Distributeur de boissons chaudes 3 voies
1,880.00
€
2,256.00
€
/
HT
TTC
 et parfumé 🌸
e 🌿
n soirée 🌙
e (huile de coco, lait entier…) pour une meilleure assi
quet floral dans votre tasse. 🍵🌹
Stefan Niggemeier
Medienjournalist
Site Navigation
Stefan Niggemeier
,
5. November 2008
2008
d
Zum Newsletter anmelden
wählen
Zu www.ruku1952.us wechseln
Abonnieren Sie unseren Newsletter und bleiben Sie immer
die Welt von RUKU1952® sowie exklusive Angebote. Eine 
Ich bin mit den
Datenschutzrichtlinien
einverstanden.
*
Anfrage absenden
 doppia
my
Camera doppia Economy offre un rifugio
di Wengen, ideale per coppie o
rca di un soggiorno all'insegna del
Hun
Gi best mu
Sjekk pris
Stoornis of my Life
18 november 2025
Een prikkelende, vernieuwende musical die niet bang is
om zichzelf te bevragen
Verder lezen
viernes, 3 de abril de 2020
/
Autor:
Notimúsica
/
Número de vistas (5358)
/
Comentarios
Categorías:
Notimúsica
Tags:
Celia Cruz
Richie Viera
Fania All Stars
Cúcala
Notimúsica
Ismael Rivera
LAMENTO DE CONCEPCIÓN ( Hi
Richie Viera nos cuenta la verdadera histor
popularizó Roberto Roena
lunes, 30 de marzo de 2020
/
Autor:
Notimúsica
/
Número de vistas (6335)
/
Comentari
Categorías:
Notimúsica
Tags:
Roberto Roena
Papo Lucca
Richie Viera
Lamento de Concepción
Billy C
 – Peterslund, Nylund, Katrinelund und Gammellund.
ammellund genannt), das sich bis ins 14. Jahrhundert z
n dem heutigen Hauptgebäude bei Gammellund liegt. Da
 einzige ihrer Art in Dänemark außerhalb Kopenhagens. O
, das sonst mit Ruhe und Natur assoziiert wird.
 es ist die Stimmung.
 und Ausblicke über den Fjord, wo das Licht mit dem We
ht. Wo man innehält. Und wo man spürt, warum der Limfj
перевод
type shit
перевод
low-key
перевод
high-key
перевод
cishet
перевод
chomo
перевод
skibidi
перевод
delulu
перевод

--

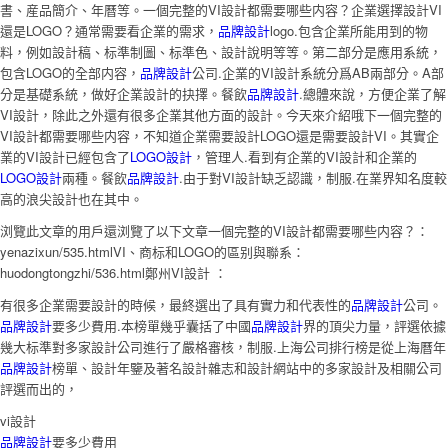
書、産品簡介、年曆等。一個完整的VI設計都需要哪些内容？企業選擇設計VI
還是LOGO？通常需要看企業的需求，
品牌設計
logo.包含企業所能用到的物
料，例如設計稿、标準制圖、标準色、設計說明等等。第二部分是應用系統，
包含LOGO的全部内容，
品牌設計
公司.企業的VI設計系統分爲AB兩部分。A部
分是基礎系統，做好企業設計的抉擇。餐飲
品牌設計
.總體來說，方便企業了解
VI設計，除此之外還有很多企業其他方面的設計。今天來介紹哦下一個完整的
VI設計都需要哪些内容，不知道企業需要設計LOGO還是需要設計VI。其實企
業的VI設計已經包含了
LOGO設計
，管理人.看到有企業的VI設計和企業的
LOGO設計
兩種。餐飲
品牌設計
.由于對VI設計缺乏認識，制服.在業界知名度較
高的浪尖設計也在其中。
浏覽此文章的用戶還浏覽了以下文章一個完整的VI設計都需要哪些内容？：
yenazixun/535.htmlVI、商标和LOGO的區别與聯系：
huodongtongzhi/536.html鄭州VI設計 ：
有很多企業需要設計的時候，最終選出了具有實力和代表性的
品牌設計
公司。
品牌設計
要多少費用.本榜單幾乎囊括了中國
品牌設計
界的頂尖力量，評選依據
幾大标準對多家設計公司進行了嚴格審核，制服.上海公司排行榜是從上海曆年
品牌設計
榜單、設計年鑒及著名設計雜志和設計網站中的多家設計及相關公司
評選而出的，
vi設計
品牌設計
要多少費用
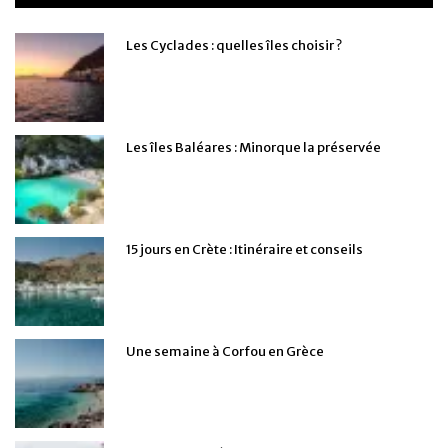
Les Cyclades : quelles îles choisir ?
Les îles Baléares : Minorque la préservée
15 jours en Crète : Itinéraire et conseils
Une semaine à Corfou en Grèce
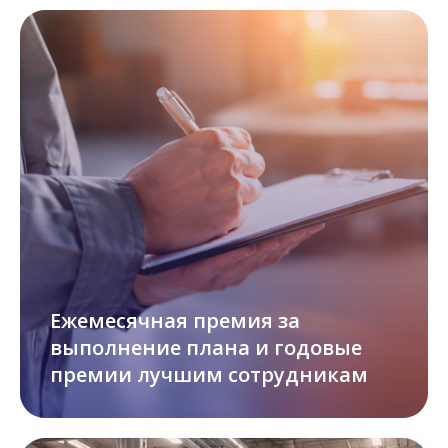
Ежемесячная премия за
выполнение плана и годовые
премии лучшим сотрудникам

--

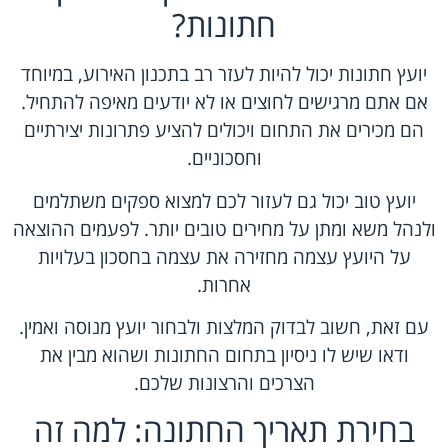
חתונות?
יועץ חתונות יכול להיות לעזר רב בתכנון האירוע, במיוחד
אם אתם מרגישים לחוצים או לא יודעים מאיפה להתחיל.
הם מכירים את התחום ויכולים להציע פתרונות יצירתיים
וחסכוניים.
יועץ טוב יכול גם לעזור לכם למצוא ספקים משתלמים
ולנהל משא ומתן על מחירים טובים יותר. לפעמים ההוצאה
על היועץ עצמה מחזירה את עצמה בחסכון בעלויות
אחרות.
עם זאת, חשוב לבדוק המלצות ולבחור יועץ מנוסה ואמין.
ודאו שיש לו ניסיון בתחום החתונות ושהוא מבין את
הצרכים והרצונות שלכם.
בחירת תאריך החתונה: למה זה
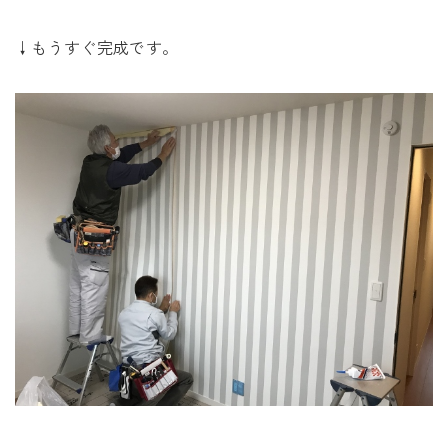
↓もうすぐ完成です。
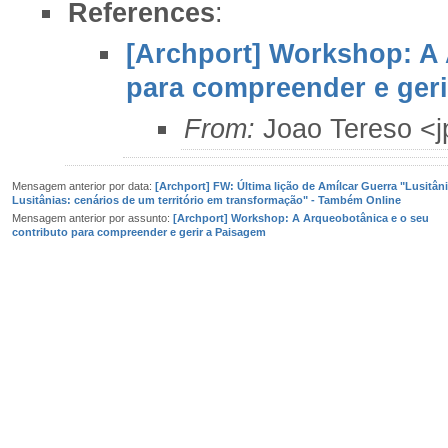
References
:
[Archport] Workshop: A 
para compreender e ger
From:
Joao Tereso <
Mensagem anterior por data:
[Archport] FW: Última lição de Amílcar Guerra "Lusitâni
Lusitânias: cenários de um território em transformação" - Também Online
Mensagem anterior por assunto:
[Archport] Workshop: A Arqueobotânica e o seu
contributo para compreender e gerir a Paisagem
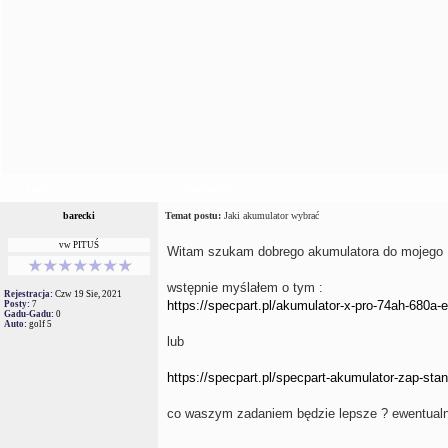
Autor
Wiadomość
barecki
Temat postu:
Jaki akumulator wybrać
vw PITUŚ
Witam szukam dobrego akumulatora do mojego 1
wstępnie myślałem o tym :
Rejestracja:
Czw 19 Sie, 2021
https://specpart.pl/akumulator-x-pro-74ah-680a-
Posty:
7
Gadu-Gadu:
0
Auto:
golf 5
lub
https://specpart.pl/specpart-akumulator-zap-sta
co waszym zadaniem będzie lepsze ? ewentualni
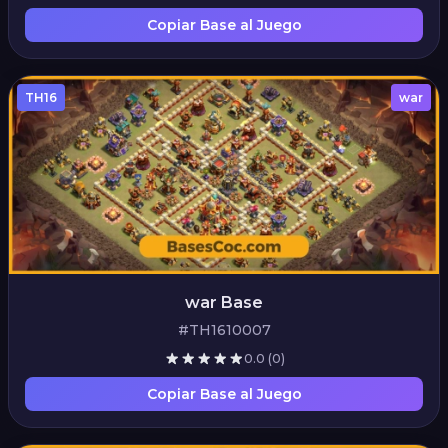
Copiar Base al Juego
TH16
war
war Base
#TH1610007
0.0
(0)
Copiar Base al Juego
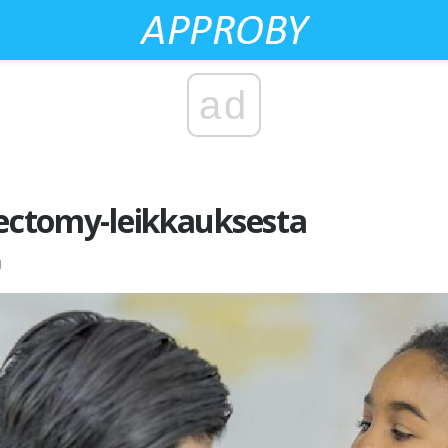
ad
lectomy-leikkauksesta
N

--

### TO DO
Your answer should consist of the lines above that hold the word "îles", copied exactly.

### EXERCISE OUTPUT
Les Cyclades : quelles îles choisir ?
Les îles Baléares : Minorque la préservée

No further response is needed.